* Your instructions
Return, without pictures, the lines from the start of the data through the one that contains "Мы работаем Пн-Пт".

○ ○ ○ ○ ○

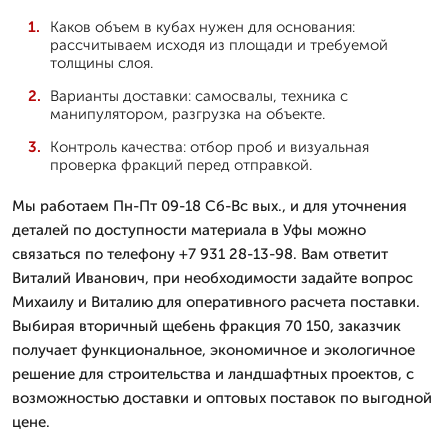
Каков объем в кубах нужен для основания:
рассчитываем исходя из площади и требуемой
толщины слоя.
Варианты доставки: самосвалы, техника с
манипулятором, разгрузка на объекте.
Контроль качества: отбор проб и визуальная
проверка фракций перед отправкой.
Мы работаем Пн-Пт 09-18 Сб-Вс вых., и для уточнения
деталей по доступности материала в Уфы можно
связаться по телефону +7 931 28-13-98. Вам ответит
Виталий Иванович, при необходимости задайте вопрос
Михаилу и Виталию для оперативного расчета поставки.
Выбирая вторичный щебень фракция 70 150, заказчик
получает функциональное, экономичное и экологичное
решение для строительства и ландшафтных проектов, с
возможностью доставки и оптовых поставок по выгодной
цене.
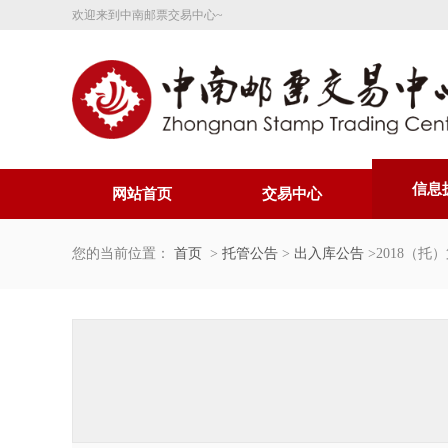
欢迎来到中南邮票交易中心~
信息
网站首页
交易中心
您的当前位置：
首页
>
托管公告
>
出入库公告
>2018（托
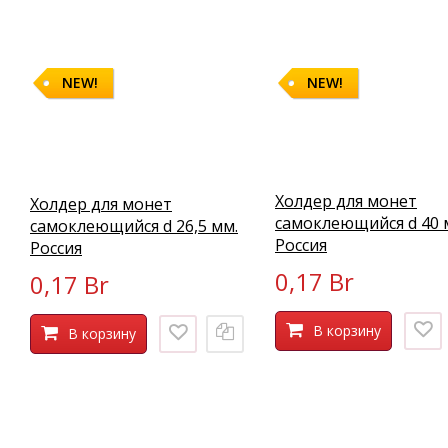
NEW!
NEW!
Холдер для монет
Холдер для монет
самоклеющийся d 40 
самоклеющийся d 26,5 мм.
Россия
Россия
0,17 Br
0,17 Br
В корзину
В корзину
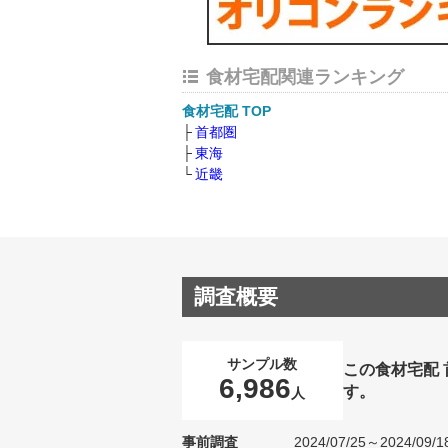
食材宅配関連ランキング
食材宅配 TOP
首都圏
東海
近畿
調査概要
サンプル数
この食材宅配
6,986
す。
人
事前調査
2024/07/25～2024/09/1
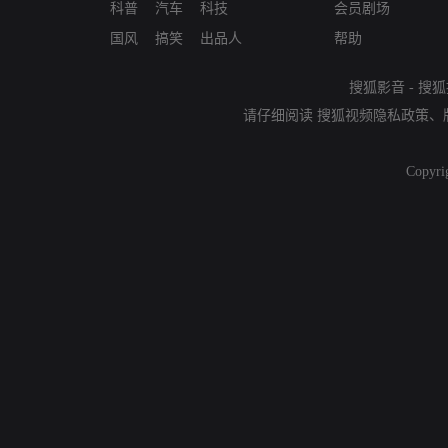
科普
汽车
科技
会员剧场
国风
搞笑
出品人
帮助
搜狐影音
-
搜狐
请仔细阅读
搜狐视频隐私政策
、
Copyri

○ ○ ○ ○ ○

* Answer to this task
Каков объем в кубах нужен для основания:
рассчитываем исходя из площади и требуемой
толщины слоя.
Варианты доставки: самосвалы, техника с
манипулятором, разгрузка на объекте.
Контроль качества: отбор проб и визуальная
проверка фракций перед отправкой.
Мы работаем Пн-Пт 09-18 Сб-Вс вых., и для уточнения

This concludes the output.